Zopowy: uskarżała się na placówkę, więc została z niej usunięta
- Placówka we wsi Zopowy to dla mnie jedyne schronienie, ponieważ w domu rodzinnym nie ma dla mnie miejsca - wyjaśnia Komorowska, była podopieczna ośrodka.
- Przez półtora miesiąca byłam wykorzystywana do prac porządkowych w domu. W ośrodku mieszkają 24 osoby a tylko mnie obarczano tym obowiązkiem. Narzucano mi pięć dyżurów dziennie, a za spóźnienie się byłam wyzywana - mówi.
Komorowska skarży się też na warunki.
- Cała placówka jest oblężona karaluchami, a żywność jest nieświeża, przez co były liczne zatrucia - opowiada. - Dary przekazywane od ludzi dla dzieci są zabierane przez kierowników. Zaczęłam mówić o tym problemie, a teraz chcą mnie usunąć z domu. Zapytałam się, co teraz mam zrobić, ponieważ nie mam gdzie się podziać. Moja rodzina jest również w ciężkiej sytuacji finansowej i nie może mi pomóc. Od kierownika otrzymałam odpowiedź: "No to masz problem" - tłumaczy Komorowska.
- Pani Iwona Komorowska została usunięta z ośrodka za niemoralne zachowanie. Kobieta nie zostanie bez dachu nad głową, zajmie się nią ośrodek pomocy społecznej w Bydgoszczy - wyjaśnia Robert Chorek, zastępca kierownika placówki. - Pani Iwona nie stosowała się regulaminu obowiązującego w ośrodku.

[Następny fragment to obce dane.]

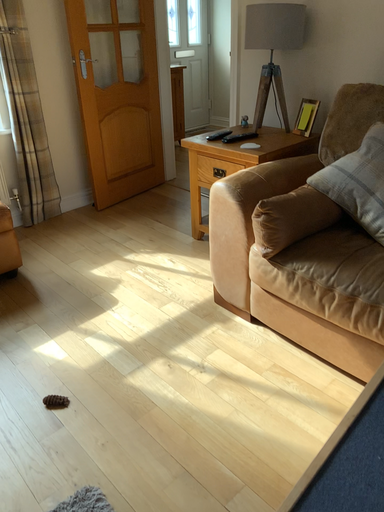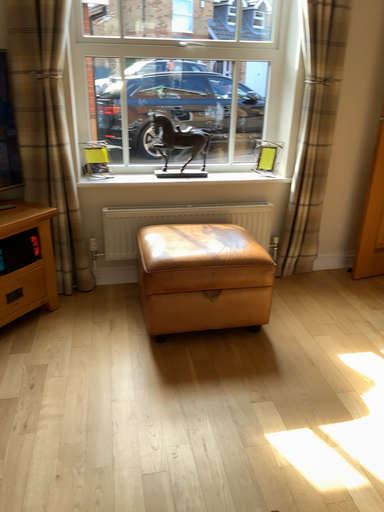 Question: Which way did the camera rotate in the video?

Choices:
 (A) rotated downward
 (B) rotated upward

Answer: (B) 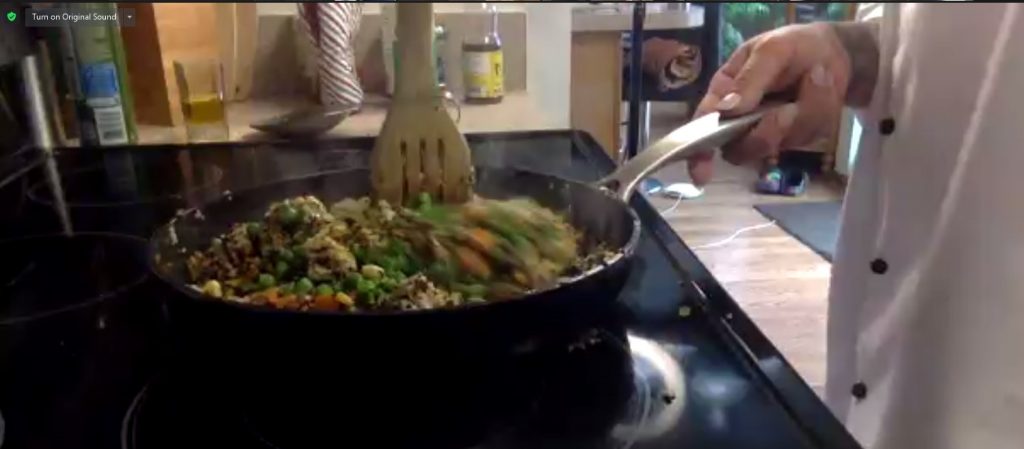 Locate an element on the screen. This screenshot has width=1024, height=449. stove top is located at coordinates (121, 212), (85, 374), (694, 400), (558, 155). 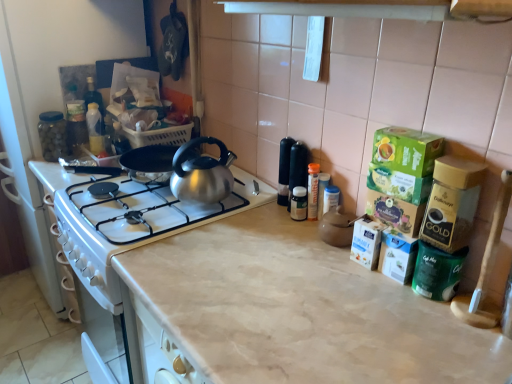 Question: Would you say transparent glass jar at left, positioned as the 2th appliance in bottom-to-top order, is to the left or to the right of beige marble countertop at center in the picture?

Choices:
 (A) left
 (B) right

Answer: (A)

Question: Is transparent glass jar at left, the 1th appliance when ordered from back to front, spatially inside beige marble countertop at center, or outside of it?

Choices:
 (A) inside
 (B) outside

Answer: (B)

Question: Which of these objects is positioned closest to the transparent glass jar at left, placed as the first appliance when sorted from left to right?

Choices:
 (A) beige marble countertop at center
 (B) green matte coffee container at right, positioned as the 1th appliance in bottom-to-top order

Answer: (A)

Question: Which of these objects is positioned closest to the beige marble countertop at center?

Choices:
 (A) green matte coffee container at right, which is the first appliance in right-to-left order
 (B) transparent glass jar at left, positioned as the 2th appliance in bottom-to-top order

Answer: (A)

Często przed placówkę przychodzili panowie pod wpływem alkoholu, na co nie możemy sobie pozwolić. Ta pani już raz otrzymała od nas szansę na pozostanie w Domu Samotnej Matki, niestety nie wykorzystała jej. Musimy dbać o to miejsce, szanować je - dodaje Chorek.
Iwona Komorowska zamierza jednak starać się o ponowne zamieszkanie w Domu Samotnej Matki z Dzieckiem we wsi Zopowy.